Rosenheim/Traunstein – Eine unaufmerksame Minute, und schon ist es passiert: Das Kind ist unter Wasser. Doch nicht nur Kinder sind der Gefahr von offenen Gewässern ausgesetzt. Laut der Deutschen Lebensrettungs-Gesellschaft (DLRG) ertranken im vergangenen Jahr 95 Menschen in ganz Bayern – so viel wie in keinem anderen Bundesland. Waren es im Landkreis und in der Stadt Rosenheim 2019 noch vier Fälle, zählt die Statistik heuer bereits fünf. Rettungskräfte erklären, wie man sich im Wasser richtig verhält.

Todesgefahr
in der Mangfall

Ein besonders tragisches Unglück ereignete sich vor zwölf Jahren im Bereich der Mangfall, die Richtung Rosenheim fließt und dort in den Inn mündet: Ein Achtjähriger fiel bei Heufeld ins Wasser, die Strömung wirbelte ihn spiralförmig nach unten.
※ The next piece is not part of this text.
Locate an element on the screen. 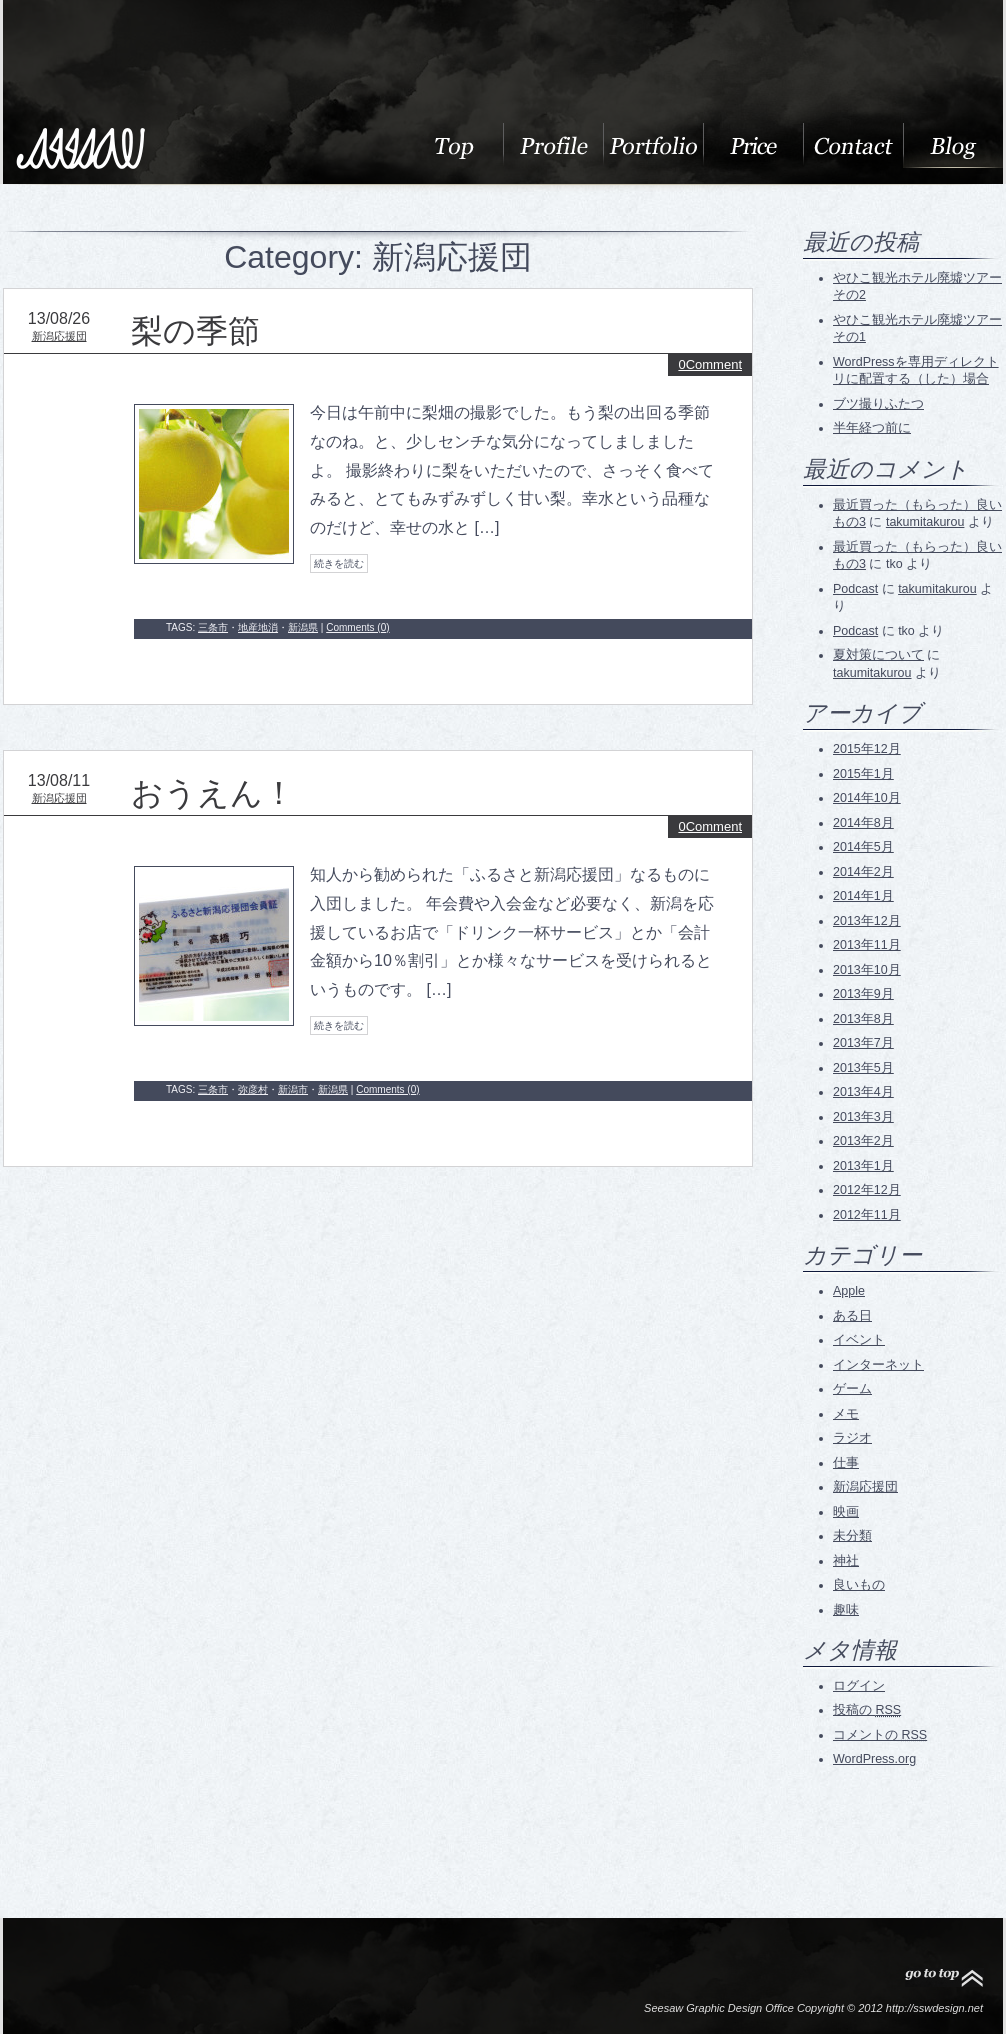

Der Bub wurde zunächst gerettet, verstarb aber dann doch. „Die Walzen sind lebensgefährlich, sie haben einen Waschmaschineneffekt“, weiß Christian Wieseke, Vorsitzender der Aiblinger Wasserwacht. Aus eigener Kraft komme man nicht mehr aus dem Fluss. Leicht könne man im Wasser die Orientierung verlieren. Die Verletzungsgefahr sei hoch – von Beinbrüchen bis hin zu schweren Kopfverletzungen sei mit allem zu rechnen. Wiesekes Ratschlag: Wenn irgendwie möglich, Ruhe bewahren, vielleicht könne man sich mit den Beinen vom Grund abstoßen.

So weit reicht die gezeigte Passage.